__TASK STATEMENT__:
Look through the listing below and say how many lines contain the word "快速眼动". Nothing else belongs in the reply.

__SUPPLIED DATA__:
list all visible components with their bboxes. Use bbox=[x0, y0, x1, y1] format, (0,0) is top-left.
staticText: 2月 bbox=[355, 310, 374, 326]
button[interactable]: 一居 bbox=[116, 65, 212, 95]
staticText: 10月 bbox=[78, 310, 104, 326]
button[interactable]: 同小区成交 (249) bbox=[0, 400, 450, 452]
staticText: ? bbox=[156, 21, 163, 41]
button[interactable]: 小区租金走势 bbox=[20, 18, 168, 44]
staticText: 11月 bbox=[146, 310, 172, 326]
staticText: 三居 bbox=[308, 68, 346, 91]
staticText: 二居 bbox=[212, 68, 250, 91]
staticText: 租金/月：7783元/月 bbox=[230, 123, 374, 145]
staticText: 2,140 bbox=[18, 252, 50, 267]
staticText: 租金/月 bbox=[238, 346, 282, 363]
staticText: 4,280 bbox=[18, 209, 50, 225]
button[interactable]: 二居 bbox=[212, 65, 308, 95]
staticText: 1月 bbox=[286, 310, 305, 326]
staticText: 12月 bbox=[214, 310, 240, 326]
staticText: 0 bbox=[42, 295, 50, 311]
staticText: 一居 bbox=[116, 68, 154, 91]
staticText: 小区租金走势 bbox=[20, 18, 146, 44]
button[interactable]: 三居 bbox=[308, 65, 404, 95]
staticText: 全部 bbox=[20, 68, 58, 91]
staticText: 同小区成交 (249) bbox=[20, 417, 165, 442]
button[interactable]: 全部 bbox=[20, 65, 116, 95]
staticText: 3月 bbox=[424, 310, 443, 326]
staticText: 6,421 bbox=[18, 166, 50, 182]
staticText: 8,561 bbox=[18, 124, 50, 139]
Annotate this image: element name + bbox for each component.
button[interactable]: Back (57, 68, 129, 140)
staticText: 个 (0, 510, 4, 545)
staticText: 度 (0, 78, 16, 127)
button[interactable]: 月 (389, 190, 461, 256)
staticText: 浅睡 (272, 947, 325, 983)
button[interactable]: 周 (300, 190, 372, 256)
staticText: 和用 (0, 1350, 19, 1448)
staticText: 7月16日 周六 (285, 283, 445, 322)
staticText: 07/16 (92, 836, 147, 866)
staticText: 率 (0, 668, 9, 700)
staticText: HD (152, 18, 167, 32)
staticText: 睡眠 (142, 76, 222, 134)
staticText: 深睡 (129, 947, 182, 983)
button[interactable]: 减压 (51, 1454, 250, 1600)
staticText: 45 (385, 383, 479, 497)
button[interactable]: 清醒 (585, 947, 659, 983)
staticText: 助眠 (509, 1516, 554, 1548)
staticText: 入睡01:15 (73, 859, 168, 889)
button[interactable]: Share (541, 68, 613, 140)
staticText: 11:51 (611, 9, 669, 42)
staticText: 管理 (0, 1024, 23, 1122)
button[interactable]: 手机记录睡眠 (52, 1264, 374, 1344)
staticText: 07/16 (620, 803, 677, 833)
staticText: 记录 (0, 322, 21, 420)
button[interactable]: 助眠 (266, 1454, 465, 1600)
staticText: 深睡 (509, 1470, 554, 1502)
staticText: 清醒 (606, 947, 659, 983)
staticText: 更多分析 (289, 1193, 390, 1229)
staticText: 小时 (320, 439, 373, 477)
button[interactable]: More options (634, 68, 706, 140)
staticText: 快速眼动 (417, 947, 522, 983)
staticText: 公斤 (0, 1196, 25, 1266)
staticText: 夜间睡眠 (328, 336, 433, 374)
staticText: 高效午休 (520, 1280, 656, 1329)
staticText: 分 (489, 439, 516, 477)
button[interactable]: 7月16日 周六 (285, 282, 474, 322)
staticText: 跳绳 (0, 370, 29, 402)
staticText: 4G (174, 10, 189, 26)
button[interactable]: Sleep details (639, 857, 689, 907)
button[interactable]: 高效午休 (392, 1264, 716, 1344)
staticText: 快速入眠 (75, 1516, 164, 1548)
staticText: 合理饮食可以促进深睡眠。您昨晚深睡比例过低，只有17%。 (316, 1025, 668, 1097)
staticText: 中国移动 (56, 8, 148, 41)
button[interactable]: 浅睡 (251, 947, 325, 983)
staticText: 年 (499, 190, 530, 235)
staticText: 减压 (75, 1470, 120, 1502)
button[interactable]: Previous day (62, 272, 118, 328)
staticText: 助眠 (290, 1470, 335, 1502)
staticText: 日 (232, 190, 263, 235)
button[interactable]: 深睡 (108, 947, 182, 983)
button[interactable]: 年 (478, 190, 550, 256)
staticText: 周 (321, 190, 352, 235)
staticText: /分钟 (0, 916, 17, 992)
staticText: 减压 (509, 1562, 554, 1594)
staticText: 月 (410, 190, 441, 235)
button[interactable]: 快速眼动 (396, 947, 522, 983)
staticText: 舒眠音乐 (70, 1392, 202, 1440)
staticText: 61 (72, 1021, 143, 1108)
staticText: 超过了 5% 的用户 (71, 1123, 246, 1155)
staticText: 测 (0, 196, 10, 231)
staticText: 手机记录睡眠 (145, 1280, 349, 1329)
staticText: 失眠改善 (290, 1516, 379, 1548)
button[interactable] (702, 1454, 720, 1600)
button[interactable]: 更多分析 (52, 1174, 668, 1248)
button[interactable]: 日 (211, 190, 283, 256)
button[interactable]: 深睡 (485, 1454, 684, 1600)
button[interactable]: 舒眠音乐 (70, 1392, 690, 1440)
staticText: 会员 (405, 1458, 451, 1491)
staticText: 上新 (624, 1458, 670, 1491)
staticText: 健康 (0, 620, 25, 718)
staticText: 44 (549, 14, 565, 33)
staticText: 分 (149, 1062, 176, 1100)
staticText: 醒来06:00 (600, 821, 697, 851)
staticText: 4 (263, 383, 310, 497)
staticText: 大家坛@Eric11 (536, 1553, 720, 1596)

__RESULT__:
2